Nature’s Way on a Summer Day

Scarlet Tanager in tree


Despite the heat waves that swept across Oakland County, it’s hard not to think about the chillier nights that will soon turn into even chillier days. Early August was sizzling hot with the temperature soaring into the upper 90s. Some of us hunkered down in air-conditioned worlds. But for those of us that wandered the woods, meadows, and lakeshores of our county, the world of nature’s way was very much alive. What was there to see? Here’s just a small sampling from a few short treks on the wilder side of Oakland County.

Scarlet Tanager

A stunningly gorgeous Scarlet Tanager captivated my attention as I hiked the shoreline of Crooked Lake at Independence Oaks County Park. When I first noticed a brilliant flash of red flitting about the tree canopy, I had no idea what species of bird I was watching. I knew it was not a Cardinal, which has a much more subdued shade of red.
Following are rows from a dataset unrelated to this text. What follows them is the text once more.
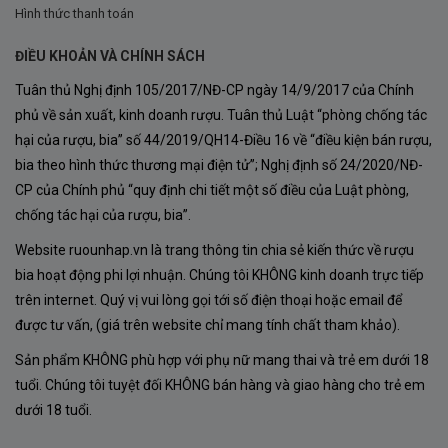
chua đen, mận chín, anh đào đen cùng các nốt hương
Hình thức thanh toán
gia vị hấp dẫn.
ĐIỀU KHOẢN VÀ CHÍNH SÁCH
Chính giống nho nổi tiếng này đã tạo nên cá tính riêng
Tuân thủ Nghị định 105/2017/NĐ-CP ngày 14/9/2017 của Chính
biệt cho 1879 Reserva Cabernet Sauvignon, giúp chai
phủ về sản xuất, kinh doanh rượu. Tuân thủ Luật “phòng chống tác
vang vừa mạnh mẽ vừa tinh tế trong từng tầng hương
hại của rượu, bia” số 44/2019/QH14-Điều 16 về “điều kiện bán rượu,
bia theo hình thức thương mại điện tử”; Nghị định số 24/2020/NĐ-
vị.
CP của Chính phủ “quy định chi tiết một số điều của Luật phòng,
Quy Trình Sản Xuất Rượu Vang 1879 Reserva
chống tác hại của rượu, bia”.
Cabernet Sauvignon
Website ruounhap.vn là trang thông tin chia sẻ kiến thức về rượu
Để tạo nên một chai vang Reserva chất lượng cao, nhà
bia hoạt động phi lợi nhuận. Chúng tôi KHÔNG kinh doanh trực tiếp
sản xuất áp dụng quy trình sản xuất nghiêm ngặt từ
trên internet. Quý vị vui lòng gọi tới số điện thoại hoặc email để
được tư vấn, (giá trên website chỉ mang tính chất tham khảo).
khâu chăm sóc vườn nho cho đến đóng chai.
Sản phẩm KHÔNG phù hợp với phụ nữ mang thai và trẻ em dưới 18
Thu Hoạch Nho
tuổi. Chúng tôi tuyệt đối KHÔNG bán hàng và giao hàng cho trẻ em
Nho Cabernet Sauvignon được thu hoạch khi đạt độ
dưới 18 tuổi.
chín tối ưu nhằm đảm bảo sự cân bằng hoàn hảo giữa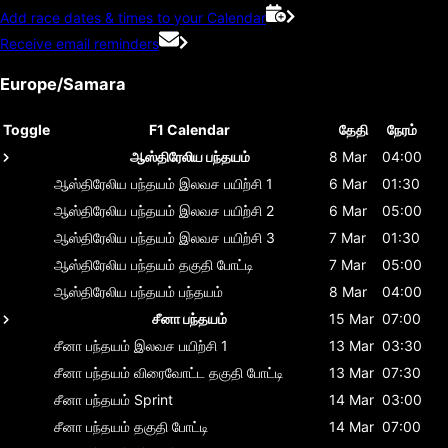
Add race dates & times to your Calendar
Receive email reminders
Europe/Samara
Toggle
F1 Calendar
தேதி
நேரம்
ஆஸ்திரேலிய பந்தயம்
8 Mar
04:00
ஆஸ்திரேலிய பந்தயம்
இலவச பயிற்சி 1
6 Mar
01:30
ஆஸ்திரேலிய பந்தயம்
இலவச பயிற்சி 2
6 Mar
05:00
ஆஸ்திரேலிய பந்தயம்
இலவச பயிற்சி 3
7 Mar
01:30
ஆஸ்திரேலிய பந்தயம்
தகுதி போட்டி
7 Mar
05:00
ஆஸ்திரேலிய பந்தயம்
பந்தயம்
8 Mar
04:00
சீனா பந்தயம்
15 Mar
07:00
சீனா பந்தயம்
இலவச பயிற்சி 1
13 Mar
03:30
சீனா பந்தயம்
விரைவோட்ட தகுதி போட்டி
13 Mar
07:30
சீனா பந்தயம்
Sprint
14 Mar
03:00
சீனா பந்தயம்
தகுதி போட்டி
14 Mar
07:00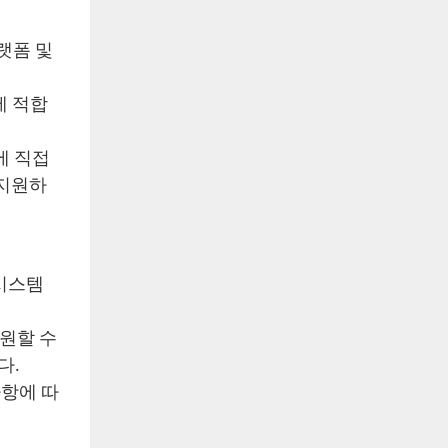
플랫폼 및
에 적합
에 직접
 지원하
 시스템
원할 수
다.
사항에 따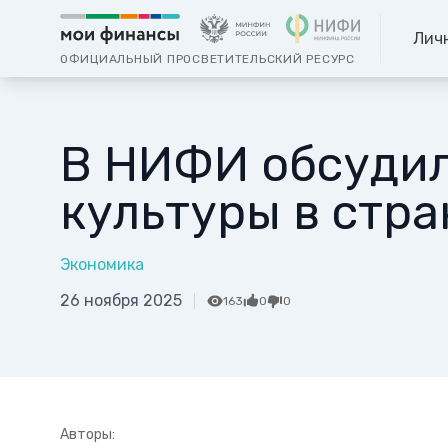
Лич
ОФИЦИАЛЬНЫЙ ПРОСВЕТИТЕЛЬСКИЙ РЕСУРС
В НИФИ обсудил
культуры в стра
Экономика
26 ноября 2025
163
0
0
Авторы: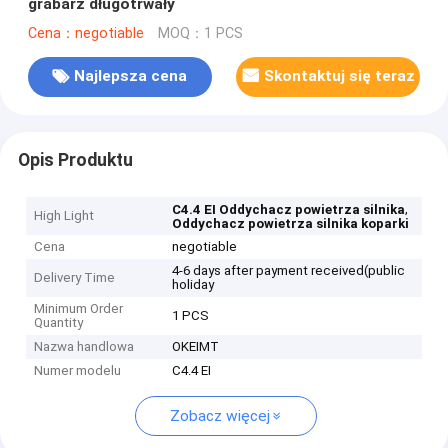
grabarz długotrwały
Cena：negotiable
MOQ：1 PCS
Najlepsza cena
Skontaktuj się teraz
Opis Produktu
,
C4.4 EI Oddychacz powietrza silnika
High Light
Oddychacz powietrza silnika koparki
Cena
negotiable
4-6 days after payment received(public
Delivery Time
holiday
Minimum Order
1 PCS
Quantity
Nazwa handlowa
OKEIMT
Numer modelu
C4.4 EI
Zobacz więcej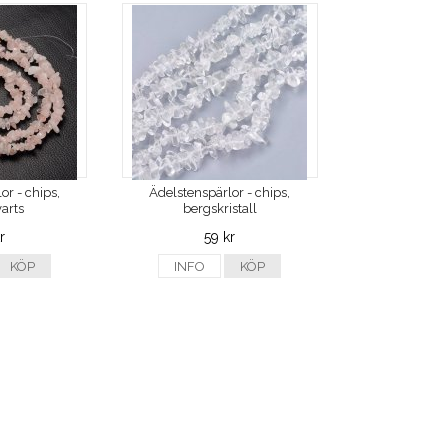
or - chips,
Ädelstenspärlor - chips,
arts
bergskristall
r
59 kr
KÖP
INFO
KÖP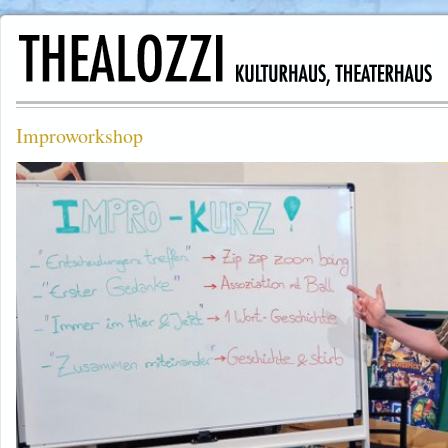
Improworkshop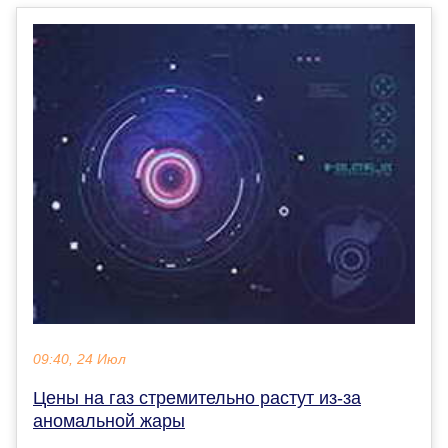
09:40, 24 Июл
Цены на газ стремительно растут из-за
аномальной жары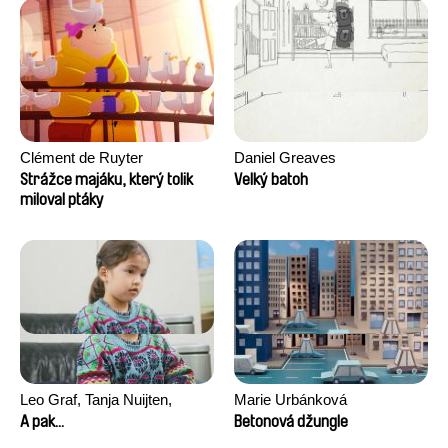
Clément de Ruyter
Daniel Greaves
Strážce majáku, který tolik
Velký batoh
miloval ptáky
Leo Graf, Tanja Nuijten,
Marie Urbánková
Raphael Stalder
A pak...
Betonová džungle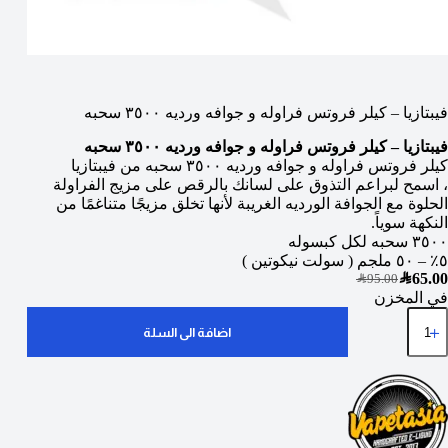
فيبتازيا – كيلر فروتس فراوله و جوافه ورديه ٣٥٠٠ سحبه
فيبتازيا – كيلر فروتس فراوله و جوافه ورديه ٣٥٠٠ سحبه
كيلر فروتس فراوله و جوافه ورديه ٣٥٠٠ سحبه من فيبتازيا
، اسمح لبراعم التذوق على لسانك بالرقص على مزيج الفراولة
الحلوة مع الجوافة الورديه الغريبة لأنها تخلق مزيجًا متناغمًا من
النكهة سوياً.
٣٥٠٠ سحبه لكل كبسوله
٥٪ – ٥٠ ملجم ( سولت نيكوتين )
SAR
65.00
SAR
95.00
في المخزن
اضافة الى السلة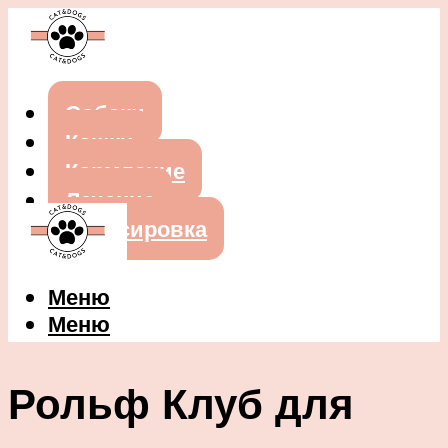
Собаки
Кошки
Кормление
Лечение
Дрессировка
Меню
Меню
Рольф Клуб для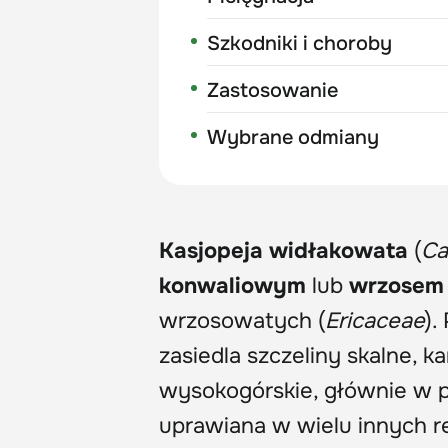
Szkodniki i choroby
Zastosowanie
Wybrane odmiany
Kasjopeja widłakowata
(
Ca
konwaliowym
lub
wrzosem 
wrzosowatych (
Ericaceae
).
zasiedla szczeliny skalne, k
wysokogórskie, głównie w po
uprawiana w wielu innych r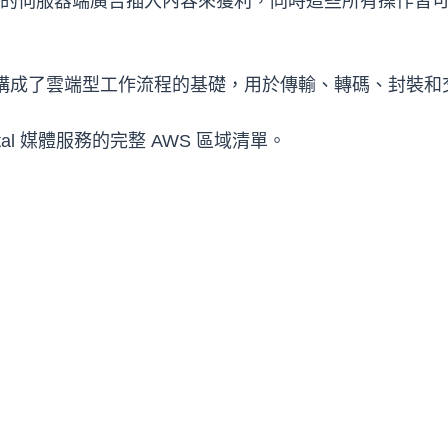
ilor 的伺服器端廣告插入內容來獲利，同時這些所有操作
列服務，構成了雲端型工作流程的基礎，用於傳輸、轉碼、封裝
ntal 媒體服務的完整 AWS 區域清單。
Suddenly, it flew into clear view and its jet black tail feathers and wings confirmed it was a male Scarlet Tanager—the first one I have ever photographed—and in perfect lighting at that.

Great Blue Heron

Great Blue Herons have been actively hunting for fish and frogs in the shallows of our county’s wetlands. Although I often see a few feeding at a weedy pond near my house, this sighting was so very different. I witnessed what appeared to be in a dramatic dispute over a favored fishing location. After about 30 seconds of beak jabbing at each other, one flew off and then the other resumed its tried and true three step technique to acquire a meal, but now in the accompaniment of a Great Egret. Step 1: Freeze in place. Step 2: Extend neck slowly. Step 3: Plunge forward and grab dinner.

White-Tailed Deer

These twin fawns are rapidly increasing in size but still have their camouflage spots. They make occasional appearances at the edge of my woods, sometimes alone, but often a doe is with them. I think they know far more about my wanderings and movements than I know about their ways, but I was lucky a few weeks ago. My camera was with me as I wandered about and suddenly they appeared almost right in front of me. I went unnoticed long enough to capture some images. Perhaps I will see them again tomorrow.

Garter Snake

Garter snakes are slithering about and basking in sunlight. They are very active now hunting grasshoppers, leopard frogs, and even the occasional fledgling that falls out of a nest. Have you ever seen garter snakes around your garden? If so, that is excellent news. They should be considered one of the best friends a gardener can have. They certainly won’t bother you, and they eat many common garden pests including grubs, slugs, grasshoppers, beetles, and even baby rodents. Although they are typically ground-dwellers, they will occasionally slither up shrubs to find a meal, or escape a predator.

Juvenile Raccoon

Juvenile raccoons are striking out on their own. Raccoons are omnivores and consume a great variety of food including berries, fruit, crustaceans, worms, fish, and eggs. Shallow wetlands offer endless opportunity to hunt for frogs and crayfish. They are also skilled at raiding trash cans for food, and sometimes pay visits to unattended picnic tables. Their natural curiosity is clearly displayed as this one demonstrated as it watched me wandering beneath its tree. As to why it was on the tree branch in daylight—my best guess is that shaded location provides cool breezes on very hot days.

Sandhill Crane

I’ve come to recognize a pair of Sandhill Cranes that frequent the shoreline of Crooked Lake at Independence Oaks County Park. They are highly opportunist feeders and the living is easy for them there with the abundance of insects, grains, grasses, and even small animals such as meadow voles to feast upon. I sometimes hear them near the boathouse before I see them as they draw attention to themselves with their loud, rattling bugle calls.

Monarch Butterfly

After not seeing even a single monarch butterfly for much of the summer, I now see them almost daily.  On almost every sunny afternoon for the past week they have visited my meadow—some alight on an aptly named milkweed species known as butterfly milkweed. I’m happy about that, and it certainly bodes well for their migratory journey and the species survival, since monarchs lay their eggs on milkweed. While feeding on the plant’s nectar, they also pollinate the plant, keeping the cycle of nature’s way going—an act that bodes well for the wilder side of Oakland County.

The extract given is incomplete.